For my entrée, I ordered one of Chef Marino’s signature dishes, Branzino al Sale, oven-baked Mediterranean striped bass, which our waiter presented to us on a silver platter. The salt-masked fish was retuned to the kitchen, where it was filleted, then presented again on a white plate, framed by organic summer vegetables. The salt crust locked in the juices, so the fish was especially moist. The vegetables consisted of florets of purple and yellow cauliflower, a cut of artichoke heart, quarter-sized cuts of zucchini, spears of squash, orange and yellow carrots, a single spear of asparagus and baby bok choy. The vegetables had been blanched then chilled three times, brought to temperature and finished in a seasoned skillet, a process that really brought out the natural flavors. With this, Mr. Birmingham paired PINK, Villa Creek, 2006. Blending Mourvedre, Grenache and Syrah Rosé grapes, the rosé proved to be a cool, subtly-sweet repast.

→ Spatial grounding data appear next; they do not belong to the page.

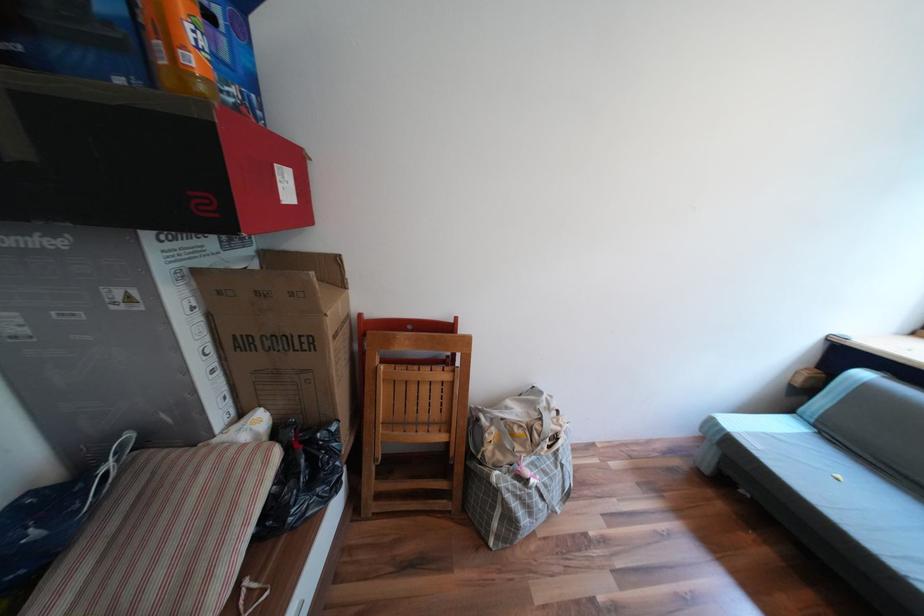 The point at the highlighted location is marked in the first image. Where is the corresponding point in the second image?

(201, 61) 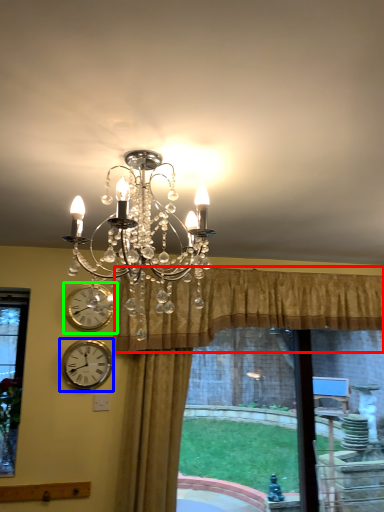 Question: Which is farther away from curtain (highlighted by a red box)? wall clock (highlighted by a blue box) or wall clock (highlighted by a green box)?

Choices:
 (A) wall clock
 (B) wall clock

Answer: (B) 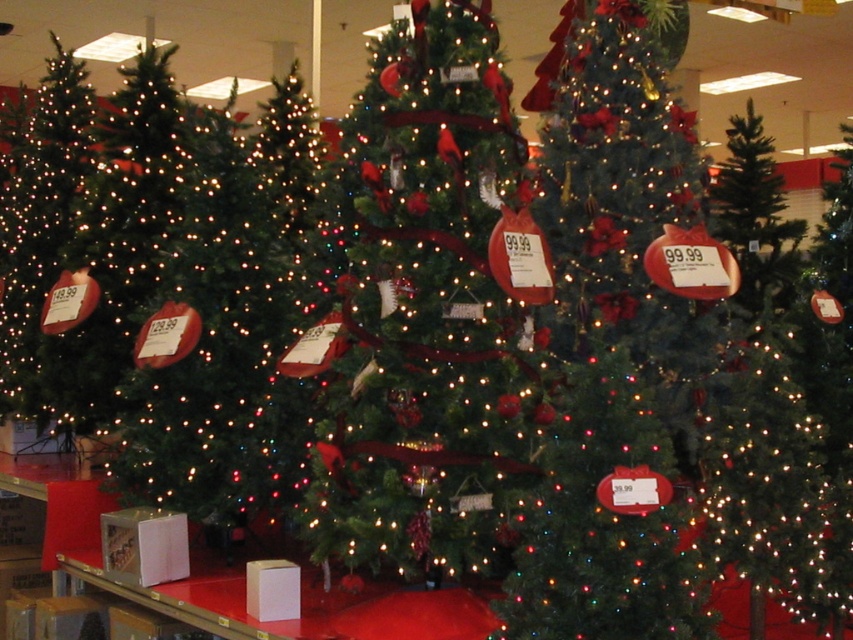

For her entrée, my dining companion selected Petto d’Anatra, rosy slices of Muscovy duck breast with arugula-snow pea sauce and honey mustard-bacon reduction. The duck fat that rimmed the slices was crispy and luscious. With the duck, Mr. Birmingham paired Veronese Rosso Primofiore Guiseppe Quinterelli from 2003. This big red from Italy held up well to the rich flavors of the duck and bacon.
Executive Pastry Chef Corinne Sidelsrud, previously of Patina, clearly appreciates similarly seasonal ingredients. As good as many of the berry and stone fruit-focused desserts looked on the menu, we were well-sated, and could only manage to split a single selection. I liked the element of surprise in the Piccola Pasticceria della Casa, a mystery plate holding anywhere from 8 to 15 house-made pasticcerie, depending on the whim of the kitchen. In keeping with Il Grano’s seasonal approach to dining, we opted for Zuppa di Pesche, a peach soup containing slices of white peach and three dollops of Laura Chenel goat cheese cake. The rim of the white bowl was accented with a walnut Florentine, a thin walnut crisp, and a small sprig of mint.
After eating at Il Grano, it was evident that the lessons that Sal Marino learned in Italy about freshness and authenticity have translated to Los Angeles. Sommelier Peter Birmingham enhanced the dining experience with his thoughtful wine pairings, and Corinne Sidelsrud’s dessert was a fitting conclusion.